The line with "Serdal Yeter | Manus VR" marks the first line to copy, and the line with "breaking the bank." marks the last. Transcribe that stretch of the data below exactly, without pictures.

──────────────────────────────

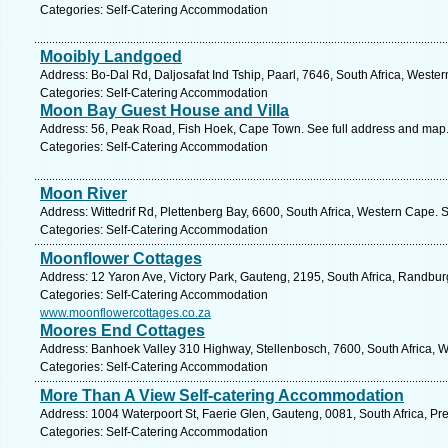
Categories: Self-Catering Accommodation
Mooibly Landgoed
Address: Bo-Dal Rd, Daljosafat Ind Tship, Paarl, 7646, South Africa, Weste
Categories: Self-Catering Accommodation
Moon Bay Guest House and Villa
Address: 56, Peak Road, Fish Hoek, Cape Town. See full address and map
Categories: Self-Catering Accommodation
Moon River
Address: Wittedrif Rd, Plettenberg Bay, 6600, South Africa, Western Cape. 
Categories: Self-Catering Accommodation
Moonflower Cottages
Address: 12 Yaron Ave, Victory Park, Gauteng, 2195, South Africa, Randbur
Categories: Self-Catering Accommodation
www.moonflowercottages.co.za
Moores End Cottages
Address: Banhoek Valley 310 Highway, Stellenbosch, 7600, South Africa, 
Categories: Self-Catering Accommodation
More Than A View Self-catering Accommodation
Address: 1004 Waterpoort St, Faerie Glen, Gauteng, 0081, South Africa, Pre
Categories: Self-Catering Accommodation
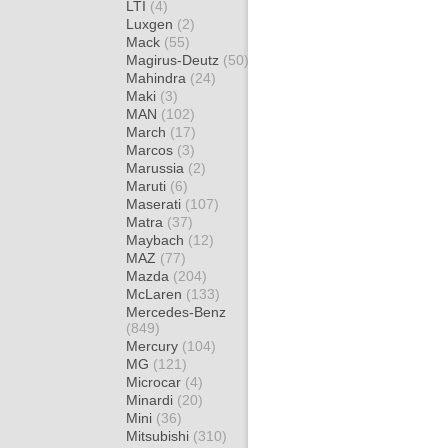
LTI
(4)
Luxgen
(2)
Mack
(55)
Magirus-Deutz
(50)
Mahindra
(24)
Maki
(3)
MAN
(102)
March
(17)
Marcos
(3)
Marussia
(2)
Maruti
(6)
Maserati
(107)
Matra
(37)
Maybach
(12)
MAZ
(77)
Mazda
(204)
McLaren
(133)
Mercedes-Benz
(849)
Mercury
(104)
MG
(121)
Microcar
(4)
Minardi
(20)
Mini
(36)
Mitsubishi
(310)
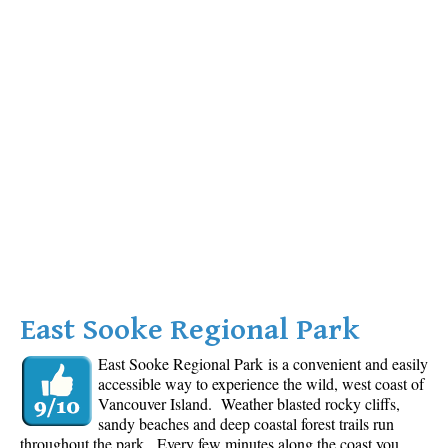
East Sooke Regional Park
East Sooke Regional Park is a convenient and easily
accessible way to experience the wild, west coast of
Vancouver Island. Weather blasted rocky cliffs,
sandy beaches and deep coastal forest trails run
throughout the park. Every few minutes along the coast you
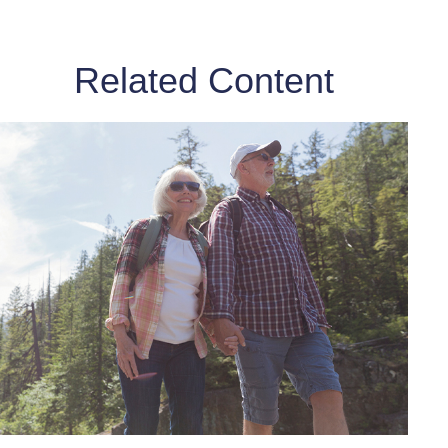
Related Content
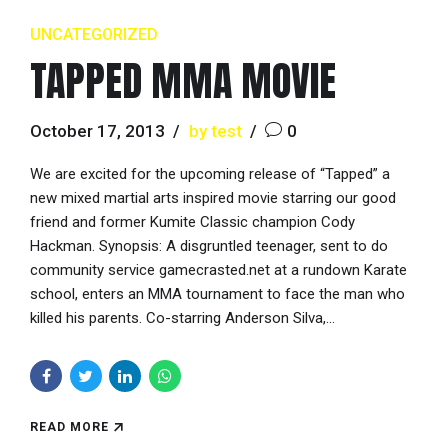
UNCATEGORIZED
TAPPED MMA MOVIE
October 17, 2013
by test
0
We are excited for the upcoming release of “Tapped” a
new mixed martial arts inspired movie starring our good
friend and former Kumite Classic champion Cody
Hackman. Synopsis: A disgruntled teenager, sent to do
community service gamecrasted.net at a rundown Karate
school, enters an MMA tournament to face the man who
killed his parents. Co-starring Anderson Silva,...
READ MORE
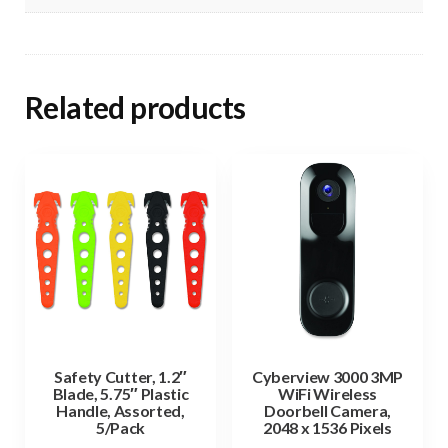
Related products
Safety Cutter, 1.2″
Cyberview 3000 3MP
Blade, 5.75″ Plastic
WiFi Wireless
Handle, Assorted,
Doorbell Camera,
5/Pack
2048 x 1536 Pixels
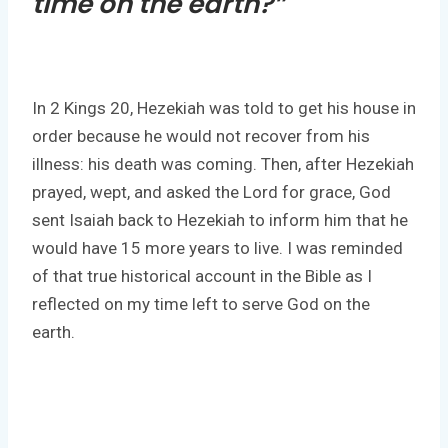
time on the earth?”
In 2 Kings 20, Hezekiah was told to get his house in
order because he would not recover from his
illness: his death was coming. Then, after Hezekiah
prayed, wept, and asked the Lord for grace, God
sent Isaiah back to Hezekiah to inform him that he
would have 15 more years to live. I was reminded
of that true historical account in the Bible as I
reflected on my time left to serve God on the
earth.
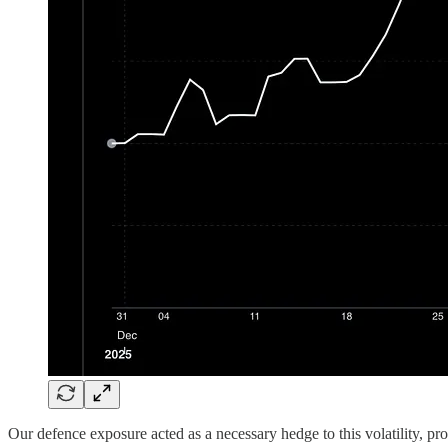
Our defence exposure acted as a necessary hedge to this volatility, pro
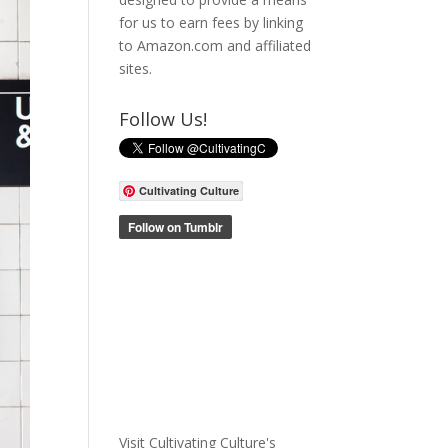
for us to earn fees by linking
to Amazon.com and affiliated
sites.
Follow Us!
Cultivating Culture
Visit Cultivating Culture's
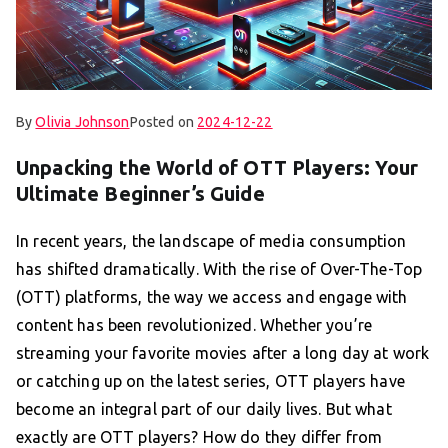
By
Olivia Johnson
Posted on
2024-12-22
Unpacking the World of OTT Players: Your
Ultimate Beginner’s Guide
In recent years, the landscape of media consumption
has shifted dramatically. With the rise of Over-The-Top
(OTT) platforms, the way we access and engage with
content has been revolutionized. Whether you’re
streaming your favorite movies after a long day at work
or catching up on the latest series, OTT players have
become an integral part of our daily lives. But what
exactly are OTT players? How do they differ from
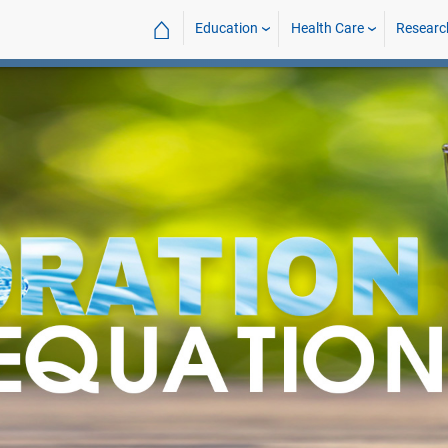
⌂
Education
Health Care
Researc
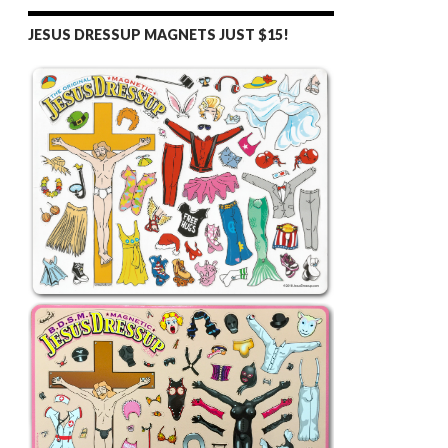
JESUS DRESSUP MAGNETS JUST $15!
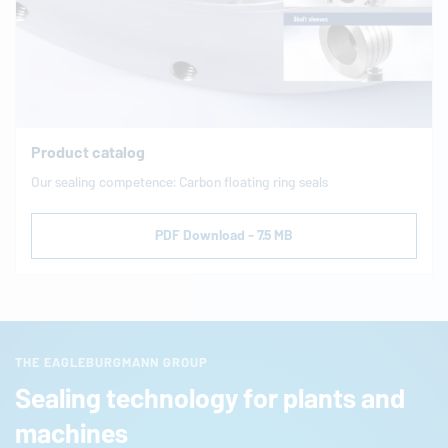
Product catalog
Our sealing com­pe­tence: Carbon floating ring seals
PDF Download - 7.5 MB
THE EAGLEBURGMANN GROUP
Sealing technology for plants and
machines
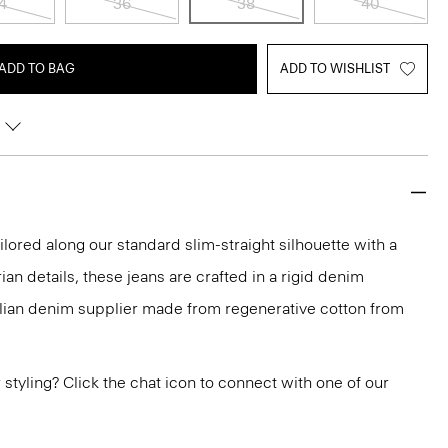
4
36
38
40
ADD TO BAG
ADD TO WISHLIST
ailored along our standard slim-straight silhouette with a
rian details, these jeans are crafted in a rigid denim
alian denim supplier made from regenerative cotton from
or styling? Click the chat icon to connect with one of our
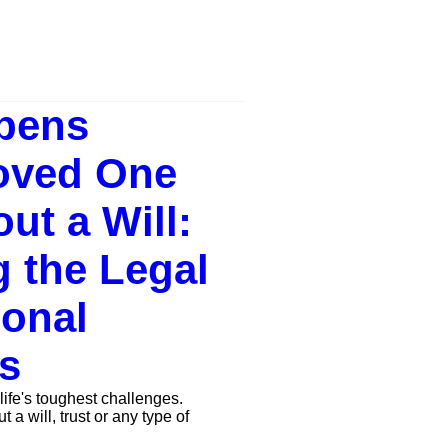
pens
oved One
ut a Will:
g the Legal
onal
s
life's toughest challenges.
a will, trust or any type of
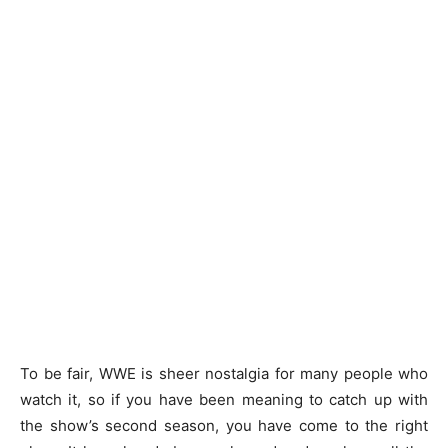
To be fair, WWE is sheer nostalgia for many people who
watch it, so if you have been meaning to catch up with
the show’s second season, you have come to the right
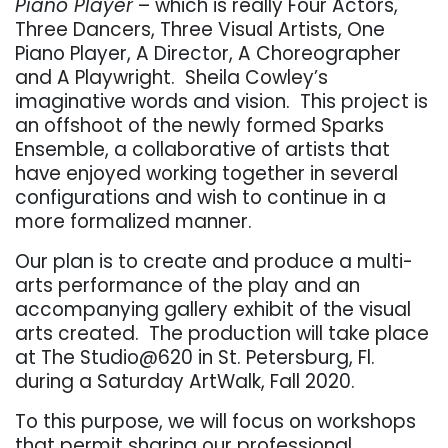
Piano Player
– which is really Four Actors,
Three Dancers, Three Visual Artists, One
Piano Player, A Director, A Choreographer
and A Playwright. Sheila Cowley’s
imaginative words and vision. This project is
an offshoot of the newly formed Sparks
Ensemble, a collaborative of artists that
have enjoyed working together in several
configurations and wish to continue in a
more formalized manner.
Our plan is to create and produce a multi-
arts performance of the play and an
accompanying gallery exhibit of the visual
arts created. The production will take place
at The Studio@620 in St. Petersburg, Fl.
during a Saturday ArtWalk, Fall 2020.
To this purpose, we will focus on workshops
that permit sharing our professional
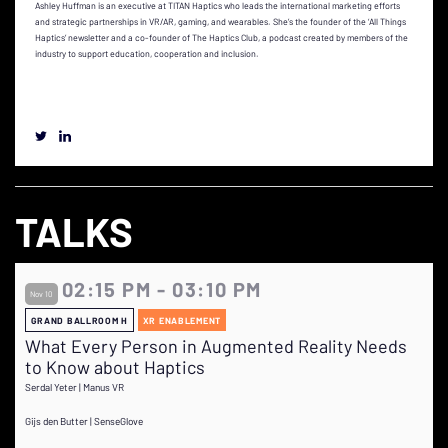
Ashley Huffman is an executive at TITAN Haptics who leads the international marketing efforts
and strategic partnerships in VR/AR, gaming, and wearables. She’s the founder of the ‘All Things
Haptics’ newsletter and a co-founder of The Haptics Club, a podcast created by members of the
industry to support education, cooperation and inclusion.
TALKS
02:15 PM - 03:10 PM
Nov 10
GRAND BALLROOM H
XR ENABLEMENT
What Every Person in Augmented Reality Needs
to Know about Haptics
Serdal Yeter | Manus VR
Gijs den Butter | SenseGlove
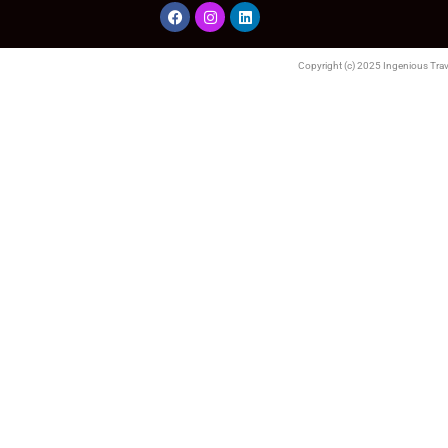
Copyright (c) 2025 Ingenious Trave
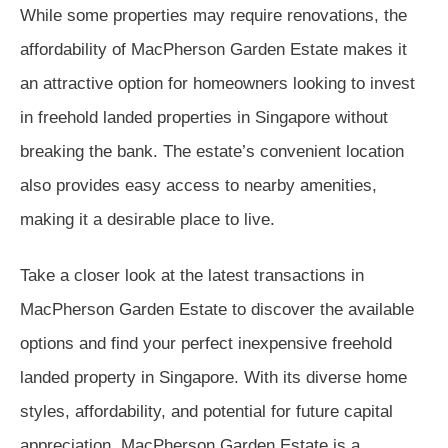
While some properties may require renovations, the
affordability of MacPherson Garden Estate makes it
an attractive option for homeowners looking to invest
in freehold landed properties in Singapore without
breaking the bank. The estate’s convenient location
also provides easy access to nearby amenities,
making it a desirable place to live.
Take a closer look at the latest transactions in
MacPherson Garden Estate to discover the available
options and find your perfect inexpensive freehold
landed property in Singapore. With its diverse home
styles, affordability, and potential for future capital
appreciation, MacPherson Garden Estate is a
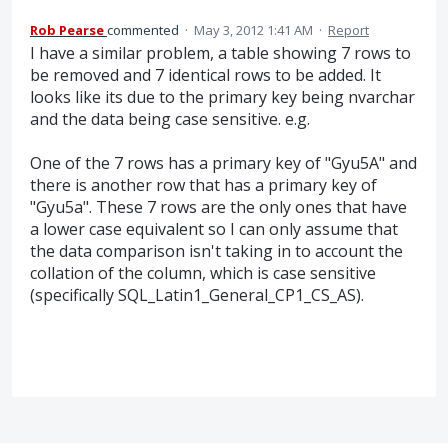
Rob Pearse
commented
·
May 3, 2012 1:41 AM
·
Report
I have a similar problem, a table showing 7 rows to
be removed and 7 identical rows to be added. It
looks like its due to the primary key being nvarchar
and the data being case sensitive. e.g.
One of the 7 rows has a primary key of "Gyu5A" and
there is another row that has a primary key of
"Gyu5a". These 7 rows are the only ones that have
a lower case equivalent so I can only assume that
the data comparison isn't taking in to account the
collation of the column, which is case sensitive
(specifically SQL_Latin1_General_CP1_CS_AS).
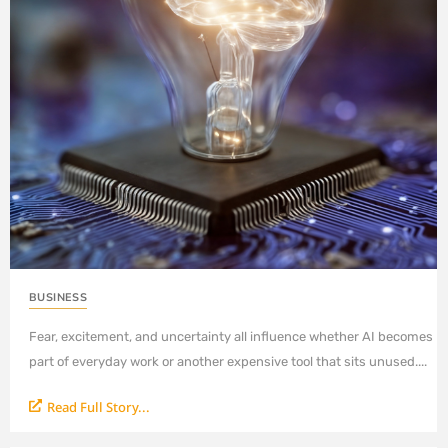
BUSINESS
Fear, excitement, and uncertainty all influence whether AI becomes
part of everyday work or another expensive tool that sits unused....
Read Full Story...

──────────────────────────────

## [Response for this exercise]
Serdal Yeter | Manus VR
Gijs den Butter | SenseGlove
Copyright (c) 2025 Ingenious Trave
While some properties may require renovations, the
affordability of MacPherson Garden Estate makes it
an attractive option for homeowners looking to invest
in freehold landed properties in Singapore without
breaking the bank. The estate’s convenient location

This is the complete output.